His eyes are glowing with a certain heat, but the way he’s looking at me, I’m not sure if he’s excited or mad.
“We broke up right after school let out,” I say.
“You never said anything.”
“You never asked. I didn’t exactly plan for us to be the kissing-in-stairwells kind of coworkers.” It sounds ridiculous when I say it out loud. “And I don’t go around announcing my personal problems to the world—”
“Only when the news crews show up?”
I laugh. “Right. Only then.”
There’s a long silence—I can hear the fire popping, the hushed voices in the distance.
Aiden puts his hand on my wrist, and lets his fingers trail down to mine. He leans imperceptibly closer and his voice is soft. “Can I kiss you?”
A million things go through my head—how angry I was at him this week, the text from Zander, and the fact that I could be leaving. I want to kiss Aiden right now—more than anything—but I also remember how I’ve felt the last few weeks after everything with Zander. The idea of going through that again at the end of summer is crushing. Kissing Aiden is almost certainly the wrong decision. Of course, at one point I thought dating Zander was the right decision. My personal judgment obviously can’t be trusted.

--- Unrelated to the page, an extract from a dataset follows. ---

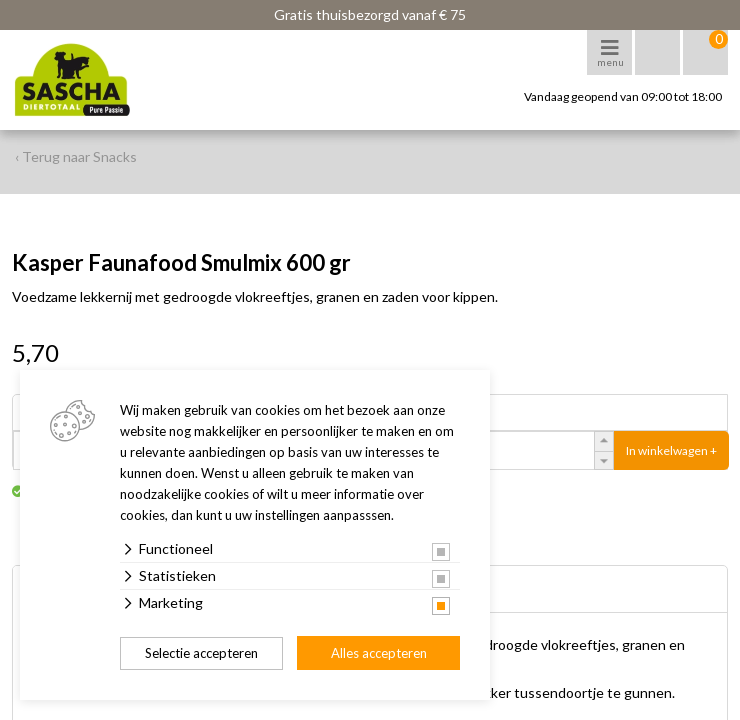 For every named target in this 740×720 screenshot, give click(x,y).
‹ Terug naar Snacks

Aiden must see the doubt on my face. “Shit. You can just say no if you want.” He rolls his head back and looks toward the fire in the distance, like he might bolt. I grab his forearm and pull lightly.
“No, I just—”
“I’ll tell you what.” Aiden puts his hand out and grazes mine with his fingertips, sending a chill through me. “Rock, paper, scissors.”
I laugh, and Aiden smiles.
“I guess coin flips are more our thing, aren’t they?”